What’s left is containment in jail or supervision in the community. Locking someone up has at least the benefit of removing him from temptation. But consider what community supervision amounts to. Under present minimum standards, registered sex offenders considered low risk are visited by a police officer once a year, and those at medium risk are seen every six to nine months. If that seems inadequate, the minimum for those much likelier to offend seems quite unacceptable - a visit only every three to six months for a high risk offender. Those at very high risk get looked in on just once a quarter.

It would take immense care to monitor such a person and stay wise to their notorious deceptions. The mentoring buddy schemes in North America suggest spending at least three hours a day with an offender. Then you have only to think of the disastrous failures in this country of probation orders and tagging in general. You might almost as well skip it altogether.

It’s true that agencies have discretion to visit people more often, which they use. But to keep a close eye on known offenders, let alone those who’ve merely received cautions, is clearly quite impossible. The point of multi-agency public protection agreements, set up in 2001, was to get different agencies to talk to each other without demarcation disputes. Perhaps they do so more than previously, though I can’t help feeling sceptical, given the inefficiencies of police, probation and welfare agencies.

Given all this, police cautions and community supervision seem inadequate. The question is what, if anything, could be done instead. With serious and persistent offenders - the men who are addicted to the most disgusting abuse - the only answer is segregation. Prison sentences come to an end but their tragic tendencies don’t. Some bloggers have been suggesting dumping them on offshore islands, rather like leper colonies, for their own protection as well as ours. That seems extreme; gated communities might be more humane but they would have to be slightly involuntary.

At the other end of the paedophile spectrum, with those who are obsessed with internet images of children, there are some practical steps that could be taken without horrifying civil libertarians. I don’t know whether this obsession is necessarily a precursor to something worse but it is an evil in itself, since it involves harm to the children in the porn trade.
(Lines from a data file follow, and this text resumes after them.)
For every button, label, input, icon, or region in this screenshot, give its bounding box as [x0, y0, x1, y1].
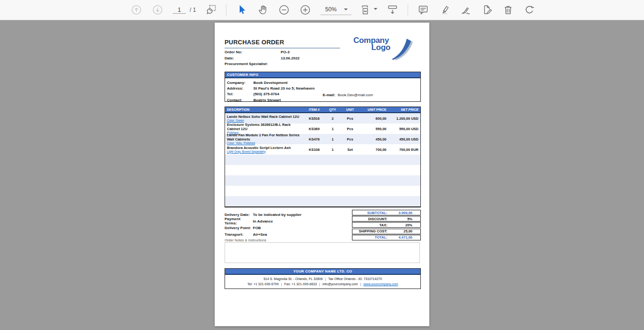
table-empty-row: [225, 155, 420, 165]
zoom-in-button[interactable]: [299, 3, 311, 17]
item-description-cell: Brandora Acoustic Script Lectern Ash Lig…: [225, 146, 303, 154]
zoom-out-button[interactable]: [278, 3, 290, 17]
cursor-arrow-icon: [236, 4, 247, 16]
page-number-input[interactable]: [173, 7, 186, 14]
item-number-cell: KS369: [303, 127, 325, 131]
totals-row: DISCOUNT: 5%: [352, 216, 421, 222]
item-name: Brandora Acoustic Script Lectern Ash: [227, 146, 303, 150]
toolbar-separator: [408, 4, 408, 16]
item-net-price-cell: 550,00 USD: [389, 127, 420, 131]
items-body: Lande Netbox Soho Wall Rack Cabinet 12U …: [225, 113, 420, 206]
page-down-button[interactable]: [151, 3, 164, 17]
footer-line1: 514 S. Magnolia St. - Orlando, FL 32806|…: [226, 276, 419, 281]
dock-toolbar-button[interactable]: [386, 3, 399, 17]
fit-width-icon: [360, 4, 372, 16]
item-note-link[interactable]: Light Gray, Boxed Separately: [227, 150, 303, 154]
item-unit-price-cell: 450,00: [360, 137, 389, 141]
term-label: Payment Terms:: [225, 217, 253, 225]
col-unit-price: UNIT PRICE: [360, 108, 389, 111]
item-unit-price-cell: 600,00: [360, 116, 389, 121]
totals-row: TAX: 20%: [352, 222, 421, 228]
customer-label: Contact:: [227, 98, 253, 102]
col-unit: UNIT: [340, 108, 360, 111]
item-net-price-cell: 450,00 USD: [389, 137, 420, 141]
table-empty-row: [225, 175, 420, 186]
arrow-down-icon: [152, 4, 163, 16]
col-net-price: NET PRICE: [389, 108, 420, 111]
marquee-zoom-button[interactable]: [205, 3, 217, 17]
term-value: To be indicated by supplier: [253, 213, 301, 217]
highlight-button[interactable]: [438, 3, 451, 17]
term-label: Transport:: [225, 232, 253, 237]
meta-label: Order No:: [225, 50, 281, 54]
totals-table: SUBTOTAL: 3.900,00 DISCOUNT: 5% TAX: 20%…: [352, 210, 421, 241]
document-page: PURCHASE ORDER Company Logo Order No: PO…: [215, 23, 429, 326]
page-count-label: / 1: [190, 7, 196, 13]
item-description-cell: Lande Netbox Soho Wall Rack Cabinet 12U …: [225, 115, 303, 123]
item-note-link[interactable]: Color: Green: [227, 119, 303, 123]
item-qty-cell: 1: [325, 148, 340, 152]
totals-value: 4.471,00: [390, 235, 420, 239]
minus-circle-icon: [278, 4, 290, 16]
order-meta-row: Date: 13.06.2022: [225, 55, 300, 61]
customer-row: Contact: Beatrix Stewart: [225, 97, 420, 103]
customer-rows: E-mail: Book.Dev@mail.com Company: Book …: [225, 78, 420, 101]
item-note-link[interactable]: Color: Yello, Polished: [227, 141, 303, 145]
customer-value: (503) 375-0764: [253, 92, 279, 96]
customer-row: Address: St Paul's Road 23 no 5; Newhave…: [225, 85, 420, 91]
table-row: Lande Fan Module 2 Fan For Netbox Series…: [225, 134, 420, 144]
footer-section: YOUR COMPANY NAME LTD. CO 514 S. Magnoli…: [225, 268, 421, 289]
meta-value: 13.06.2022: [281, 56, 300, 60]
customer-value: St Paul's Road 23 no 5; Newhaven: [253, 86, 315, 91]
hand-tool-button[interactable]: [257, 3, 269, 17]
highlighter-icon: [439, 4, 450, 16]
select-tool-button[interactable]: [235, 3, 248, 17]
comment-button[interactable]: [417, 3, 429, 17]
item-unit-cell: Pcs: [340, 137, 360, 141]
item-name: Enclosure Systems 3626612/B-L Rack Cabin…: [227, 123, 303, 131]
footer-separator: |: [281, 282, 282, 286]
chevron-down-icon: [374, 8, 377, 10]
zoom-level-dropdown[interactable]: 50%: [320, 5, 351, 15]
edit-button[interactable]: [481, 3, 493, 17]
term-value: FOB: [253, 226, 261, 230]
terms-rows: Delivery Date: To be indicated by suppli…: [225, 211, 301, 238]
customer-label: Tel:: [227, 92, 253, 96]
rotate-button[interactable]: [523, 3, 535, 17]
order-meta: Order No: PO-3 Date: 13.06.2022 Procurem…: [225, 49, 300, 67]
col-description: DESCRIPTION: [225, 108, 303, 111]
email-value: Book.Dev@mail.com: [338, 93, 373, 97]
customer-label: Address:: [227, 86, 253, 91]
footer-line2: Tel: +1 321-939-5799|Fax: +1 321-939-663…: [226, 281, 419, 287]
item-description-cell: Lande Fan Module 2 Fan For Netbox Series…: [225, 133, 303, 145]
logo-line2: Logo: [371, 44, 390, 51]
document-viewport[interactable]: PURCHASE ORDER Company Logo Order No: PO…: [0, 20, 644, 330]
signature-pen-icon: [460, 4, 471, 16]
footer-body: 514 S. Magnolia St. - Orlando, FL 32806|…: [225, 275, 420, 289]
footer-text: 514 S. Magnolia St. - Orlando, FL 32806: [263, 277, 322, 280]
item-unit-cell: Set: [340, 148, 360, 152]
trash-icon: [502, 4, 514, 16]
item-net-price-cell: 1.200,00 USD: [389, 116, 420, 121]
totals-value: 5%: [390, 217, 420, 221]
footer-website-link[interactable]: www.yourcompany.com: [363, 282, 398, 286]
term-label: Delivery Date:: [225, 213, 253, 217]
page-title: PURCHASE ORDER: [225, 39, 340, 49]
totals-label: SUBTOTAL:: [352, 211, 390, 215]
dock-toolbar-icon: [387, 4, 398, 16]
pdf-toolbar: / 1 50%: [0, 0, 644, 20]
comment-icon: [418, 4, 429, 16]
marquee-zoom-icon: [205, 4, 217, 16]
item-unit-price-cell: 700,00: [360, 148, 389, 152]
totals-row: SHIPPING COST: 25,00: [352, 229, 421, 234]
col-qty: QTY: [325, 108, 340, 111]
delete-button[interactable]: [502, 3, 514, 17]
page-up-button[interactable]: [130, 3, 142, 17]
term-row: Payment Terms: In Advance: [225, 218, 301, 224]
footer-text: Fax: +1 321-939-6633: [284, 282, 317, 286]
signature-button[interactable]: [460, 3, 472, 17]
fit-width-dropdown[interactable]: [360, 4, 377, 16]
term-value: Air+Sea: [253, 232, 267, 237]
chevron-down-icon: [344, 8, 348, 10]
toolbar-separator: [226, 4, 226, 16]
Perhaps something could be done about it without putting brakes on that great engine of universal freedom, the internet. It might be possible to persuade those of us who aren’t paedophiles to demand internet security software that blocks paedophile websites and material. Market leaders would build such blocks into their software, shaming other producers who did not do so. Internet cafes and offices would use it.

As a result a person of perverted tastes would have to make a conscious effort to buy unusual software to get access to paedophile people or material. If he were under suspicion or trying to argue that he accessed some porn group by “mistake”, he would have to explain why he hadn’t protected himself against such embarrassing and indeed illegal accidents.

Alternatively the government could insist that all internet service providers block this stuff. That can’t be difficult to do - the Chinese government manages to screen out most references to Tiananmen Square and democracy.